What's
the worst movie you can remember seeing? It's not that easy to answer. There
are far more terrible movies than good ones.
Probably the worst movie I ever saw was called Plan 9 from Outer
Space, directed by the legendary filmmaker Ed Wood in 1959. Calling
this movie bad is no stretch. It's about alien vampires, which might've worked
out fine, except that Wood was known for making schlock. He was careless,
keeping shots in which set pieces fell down, actors bungled their lines, and
you could clearly see daylight through windows in scenes set at night. All
this, and he considered himself an artist. A lot of
critics call Plan 9 from Outer Space the worst movie of all
time. It's great. I've seen it in theaters twice.
I'm hardly alone in my love of bad movies. Fans have made The Rocky
Horror Picture Show, released in 1975, the longest consistently
running film ever, in theaters for about forty years
longer than the one a lot of people guess, Gone with the
Wind. It's about a couple whose car breaks down in the rain on their
honeymoon and forces them to venture out for a phone.

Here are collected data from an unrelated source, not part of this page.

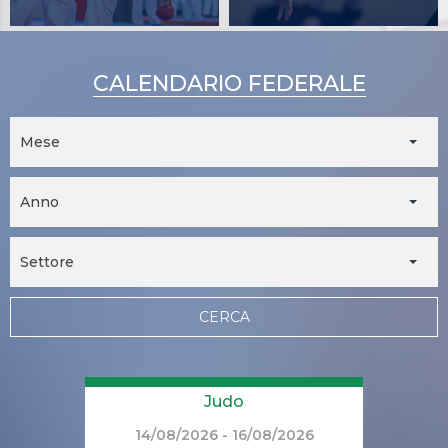
CALENDARIO FEDERALE
Mese
Anno
Settore
CERCA
Judo
14/08/2026 - 16/08/2026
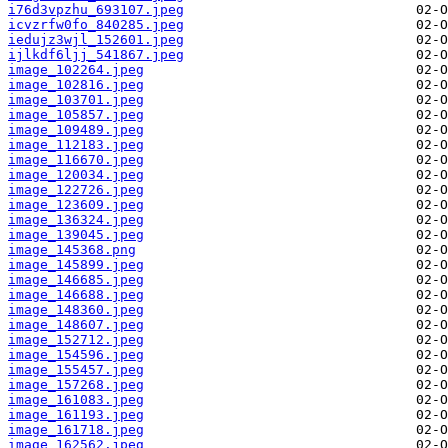
i76d3vpzhu_693107.jpeg
icvzrfw0fo_840285.jpeg
iedujz3wjl_152601.jpeg
ijlkdf6ljj_541867.jpeg
image_102264.jpeg
image_102816.jpeg
image_103701.jpeg
image_105857.jpeg
image_109489.jpeg
image_112183.jpeg
image_116670.jpeg
image_120034.jpeg
image_122726.jpeg
image_123609.jpeg
image_136324.jpeg
image_139045.jpeg
image_145368.png
image_145899.jpeg
image_146685.jpeg
image_146688.jpeg
image_148360.jpeg
image_148607.jpeg
image_152712.jpeg
image_154596.jpeg
image_155457.jpeg
image_157268.jpeg
image_161083.jpeg
image_161193.jpeg
image_161718.jpeg
image_162562.jpeg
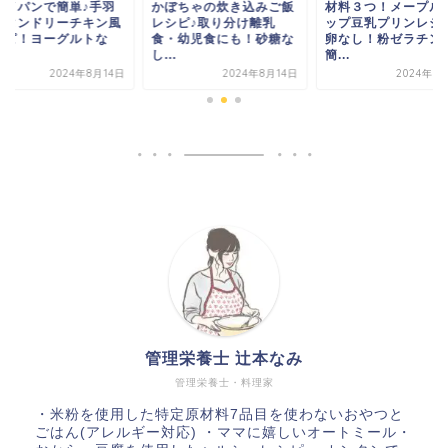
ライパンで簡単♪手羽
かぼちゃの炊き込みご飯
材料３つ！メープル
のタンドリーチキン風
レシピ♪取り分け離乳
ップ豆乳プリンレシ
シピ！ヨーグルトな
食・幼児食にも！砂糖な
卵なし！粉ゼラチン
.
し...
簡...
2024年8月14日
2024年8月14日
2024年8
管理栄養士 辻本なみ
管理栄養士・料理家
・米粉を使用した特定原材料7品目を使わないおやつと
ごはん(アレルギー対応) ・ママに嬉しいオートミール・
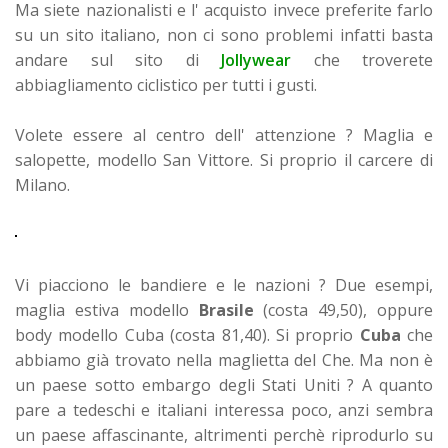
Ma siete nazionalisti e l' acquisto invece preferite farlo
su un sito italiano, non ci sono problemi infatti basta
andare sul sito di
Jollywear
che troverete
abbiagliamento ciclistico per tutti i gusti.
Volete essere al centro dell' attenzione ? Maglia e
salopette, modello San Vittore. Si proprio il carcere di
Milano.
Vi piacciono le bandiere e le nazioni ? Due esempi,
maglia estiva modello
Brasile
(costa 49,50), oppure
body modello Cuba (costa 81,40). Si proprio
Cuba
che
abbiamo già trovato nella maglietta del Che. Ma non è
un paese sotto embargo degli Stati Uniti ? A quanto
pare a tedeschi e italiani interessa poco, anzi sembra
un paese affascinante, altrimenti perchè riprodurlo su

They end up at a castle
that's home to a cross-dressing mad scientist and his servants, who are brother
and sister lovers. Spoiler alert: the three of them turn out to be aliens.
Rocky Horror is a tribute to the black-and-white science
fiction and horror movies of Ed Wood's era — movies with names like
It Came from Outer Space and I Was a Teenage
Zombie. There are hundreds of independent theaters around this
country screening it this and every weekend, in midnight showings that fans
come out for in packs. The die-hards even wear costumes.

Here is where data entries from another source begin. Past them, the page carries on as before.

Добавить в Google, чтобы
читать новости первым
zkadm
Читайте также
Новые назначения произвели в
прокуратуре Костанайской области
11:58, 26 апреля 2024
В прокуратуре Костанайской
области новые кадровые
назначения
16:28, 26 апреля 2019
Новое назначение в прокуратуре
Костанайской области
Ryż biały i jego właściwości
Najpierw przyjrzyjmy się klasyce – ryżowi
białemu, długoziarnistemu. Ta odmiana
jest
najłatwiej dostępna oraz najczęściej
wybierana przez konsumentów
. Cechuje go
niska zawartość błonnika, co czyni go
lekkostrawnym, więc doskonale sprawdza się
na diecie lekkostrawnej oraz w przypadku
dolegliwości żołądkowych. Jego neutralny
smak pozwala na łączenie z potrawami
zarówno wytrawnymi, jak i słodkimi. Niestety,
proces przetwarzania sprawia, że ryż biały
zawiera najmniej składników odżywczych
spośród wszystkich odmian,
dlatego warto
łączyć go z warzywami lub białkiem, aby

More recently we can see the same idea at work in Quentin Tarantino and Robert
Rodriguez's Grindhouse movies, Death
Proof and Planet Terror. Perhaps you've seen one
or both of these. Their directors used the same idea. They wanted to make
homages to the cheap, action-packed movies they loved as teenagers. They didn't
set out to make good movies, they wanted to make
bad ones.
The Internet knows quite well that there was a series on Comedy Central in the
early '90s called Mystery Science Theater 3000. If you could
say it was about anything, the show was about a guy and
two smart-aleck robots who were launched into space on a satellite by their
evil bosses and forced to watch movies like Son of Godzilla
and Santa Claus Conquers the Martians.
The reason to watch MST3K wasn't to find out if the guy
escaped from the satellite, it was to watch those awful movies right along with
him. Your TV screen showed the movie, and at the bottom were the black
silhouettes of the guy and his robots in a row of theater seats, making jokes
about every ridiculous line and rubber monster suit. Mystery Science
Theater 3000 ran for twelve seasons.
Let me shift gears for a minute here and say that few agree about what makes a
good or a bad movie. I happen to really like Groundhog Day.
A lot. There are plenty of people who think it's a fly-infested pile of
garbage. By comparison, one movie I hate and wish I could erase from cinematic
history is a lot of people's favorite, Forrest Gump. What
both of these movies have in common is that they're Hollywood products with big
budgets and big names attached to them. One of my favorite movies is a sci-fi production made by two amateurs, seventeen
years ago, for about $5,000. Primer is well-written and
wickedly smart, with a fascinating time travel story line. It grossed well over
a hundred million dollars after being shown exclusively in independent movie
theaters. My point is, budget alone can't make a movie good or bad.
There are bad bad movies and there are good bad movies. Think of a movie that
bored you to tears. That's not the kind of movie I'm talking about. A bad bad
movie just makes you angry for wasting your time, not make you laugh at how
stupid it is. A good bad movie, on the other hand, brings on the sad special
effects, the unnatural dialog, the insane or incomprehensible plot, then
doubles down by being completely serious. I love ridiculous movies that the
cast and crew believed would be works of cinematic art. Their straight-faced
absurdity is icing on the bad-movie cake.
I once went with a few friends to see this sci-fi movie called Species
2. None of us had seen the first one. When we took our seats, it just
so happened that some people we knew were in the row right in front of us. We
must've all been in good moods, because the second the alien-human lady-thing
mated with and killed her first victim, then left his body in a barn, the jokes
started flying. We were too immature, and it was too racy for us to watch with
straight faces. By the time the top-secret government project killed their
runaway creation, we had the whole theater lobbing smart remarks at the screen.
Species 2 was so bad it was good. My friends and I, plus
about forty strangers in a dark movie theater, shared a fun experience for an
hour and a half. That's why I love bad movies.